(Saved data entries)
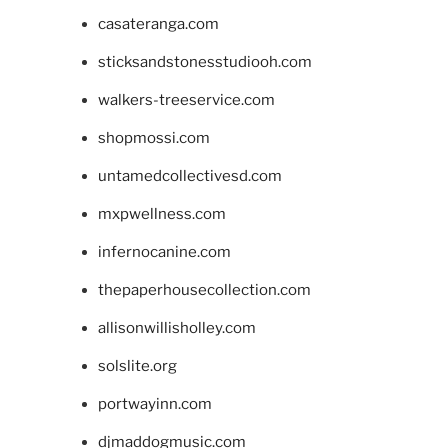
casateranga.com
sticksandstonesstudiooh.com
walkers-treeservice.com
shopmossi.com
untamedcollectivesd.com
mxpwellness.com
infernocanine.com
thepaperhousecollection.com
allisonwillisholley.com
solslite.org
portwayinn.com
djmaddogmusic.com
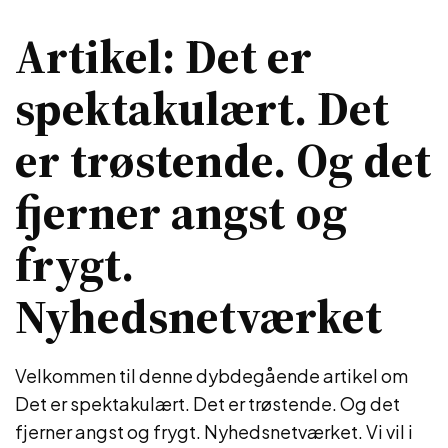
Artikel: Det er
spektakulært. Det
er trøstende. Og det
fjerner angst og
frygt.
Nyhedsnetværket
Velkommen til denne dybdegående artikel om
Det er spektakulært. Det er trøstende. Og det
fjerner angst og frygt. Nyhedsnetværket. Vi vil i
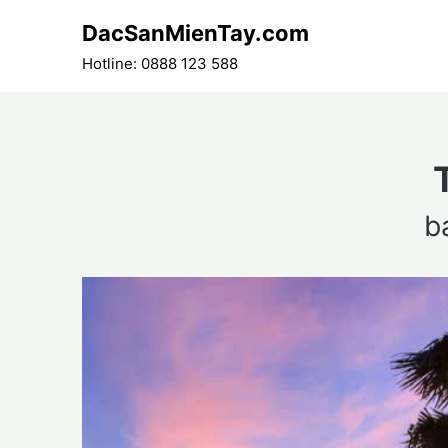
Skip
DacSanMienTay.com
to
content
Hotline: 0888 123 588
b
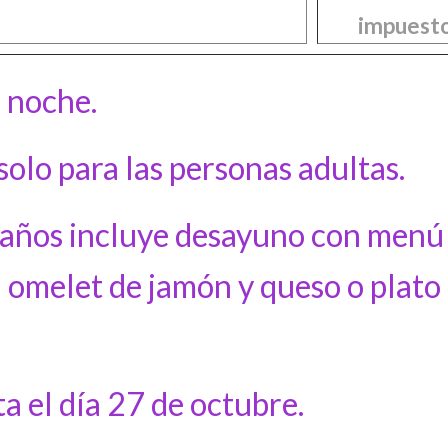
impuesto
r noche.
olo para las personas adultas.
años incluye desayuno con menú i
u omelet de jamón y queso o plato
ta el día 27 de octubre.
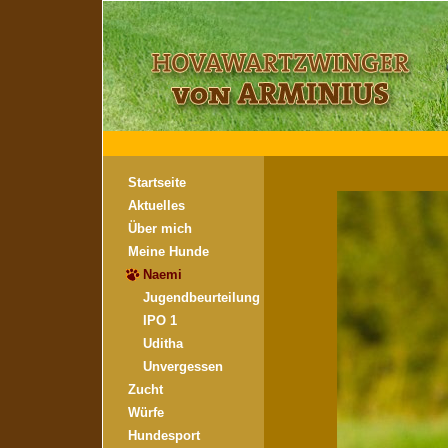
Startseite
Aktuelles
Über mich
Meine Hunde
Naemi
Jugendbeurteilung
IPO 1
Uditha
Unvergessen
Zucht
Würfe
Hundesport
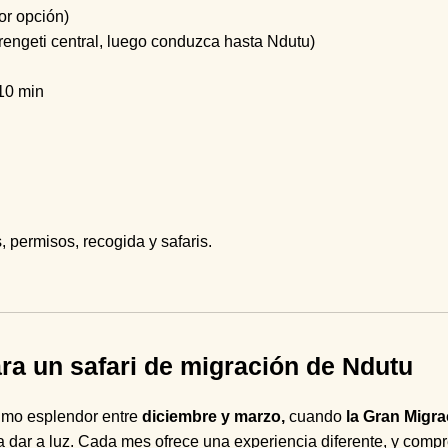
or opción)
rengeti central, luego conduzca hasta Ndutu)
10 min
 permisos, recogida y safaris.
a un safari de migración de Ndutu
imo esplendor entre
diciembre y marzo,
cuando
la Gran Migra
ra dar a luz. Cada mes ofrece una experiencia diferente, y com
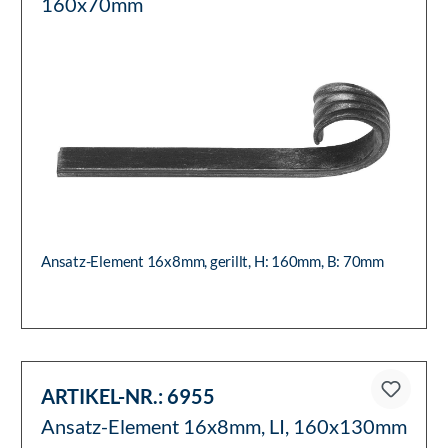
160x70mm
Ansatz-Element 16x8mm, gerillt, H: 160mm, B: 70mm
ARTIKEL-NR.:
6955
Ansatz-Element 16x8mm, LI, 160x130mm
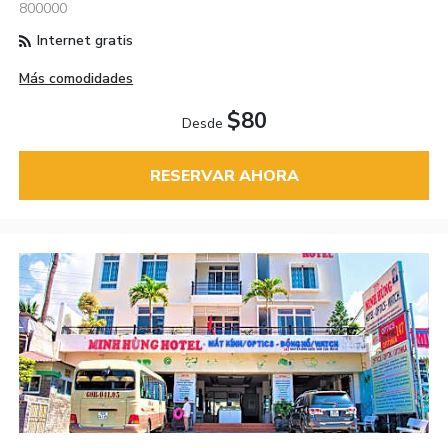
800000
Internet gratis
Más comodidades
$80
Desde
RESERVAR AHORA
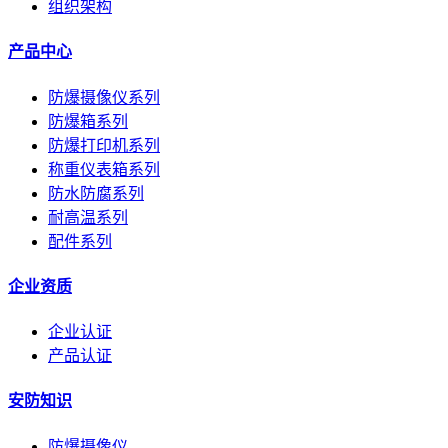
组织架构
产品中心
防爆摄像仪系列
防爆箱系列
防爆打印机系列
称重仪表箱系列
防水防腐系列
耐高温系列
配件系列
企业资质
企业认证
产品认证
安防知识
防爆摄像仪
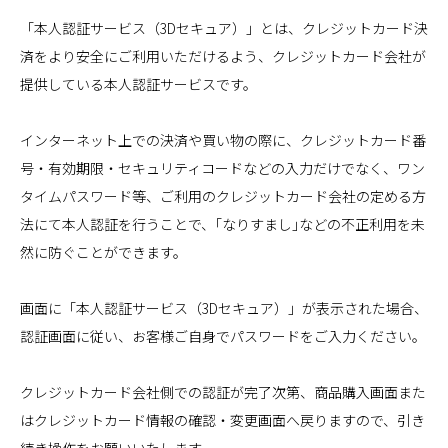
「本人認証サービス（3Dセキュア）」とは、クレジットカード決
済をより安全にご利用いただけるよう、クレジットカード会社が
提供している本人認証サービスです。
インターネット上での決済や買い物の際に、クレジットカード番
号・有効期限・セキュリティコードなどの入力だけでなく、ワン
タイムパスワード等、ご利用のクレジットカード会社の定める方
法にて本人認証を行うことで、｢なりすまし｣などの不正利用を未
然に防ぐことができます。
画面に「本人認証サービス（3Dセキュア）」が表示された場合、
認証画面に従い、お客様ご自身でパスワードをご入力ください。
クレジットカード会社側での認証が完了次第、商品購入画面また
はクレジットカード情報の確認・変更画面へ戻りますので、引き
続き操作をお願いいたします。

*THE TASK*.
Exact copies of the entries above are needed, without their pictures.

*TASK RESULT*.
casateranga.com
sticksandstonesstudiooh.com
walkers-treeservice.com
shopmossi.com
untamedcollectivesd.com
mxpwellness.com
infernocanine.com
thepaperhousecollection.com
allisonwillisholley.com
solslite.org
portwayinn.com
djmaddogmusic.com
Artikel: Det er
spektakulært. Det
er trøstende. Og det
fjerner angst og
frygt.
Nyhedsnetværket
Velkommen til denne dybdegående artikel om
Det er spektakulært. Det er trøstende. Og det
fjerner angst og frygt. Nyhedsnetværket. Vi vil i
Skip
DacSanMienTay.com
to
content
Hotline: 0888 123 588
b
impuesto
r noche.
olo para las personas adultas.
años incluye desayuno con menú i
u omelet de jamón y queso o plato
ta el día 27 de octubre.
Startseite
Aktuelles
Über mich
Meine Hunde
Naemi
Jugendbeurteilung
IPO 1
Uditha
Unvergessen
Zucht
Würfe
Hundesport
or opción)
rengeti central, luego conduzca hasta Ndutu)
10 min
 permisos, recogida y safaris.
a un safari de migración de Ndutu
imo esplendor entre
diciembre y marzo,
cuando
la Gran Migra
ra dar a luz. Cada mes ofrece una experiencia diferente, y com
160x70mm
Ansatz-Element 16x8mm, gerillt, H: 160mm, B: 70mm
ARTIKEL-NR.:
6955
Ansatz-Element 16x8mm, LI, 160x130mm
800000
Internet gratis
Más comodidades
$80
Desde
RESERVAR AHORA
组织架构
产品中心
防爆摄像仪系列
防爆箱系列
防爆打印机系列
称重仪表箱系列
防水防腐系列
耐高温系列
配件系列
企业资质
企业认证
产品认证
安防知识
防爆摄像仪
「本人認証サービス（3Dセキュア）」とは、クレジットカード決
済をより安全にご利用いただけるよう、クレジットカード会社が
提供している本人認証サービスです。
インターネット上での決済や買い物の際に、クレジットカード番
号・有効期限・セキュリティコードなどの入力だけでなく、ワン
タイムパスワード等、ご利用のクレジットカード会社の定める方
法にて本人認証を行うことで、｢なりすまし｣などの不正利用を未
然に防ぐことができます。
画面に「本人認証サービス（3Dセキュア）」が表示された場合、
認証画面に従い、お客様ご自身でパスワードをご入力ください。
クレジットカード会社側での認証が完了次第、商品購入画面また
はクレジットカード情報の確認・変更画面へ戻りますので、引き
続き操作をお願いいたします。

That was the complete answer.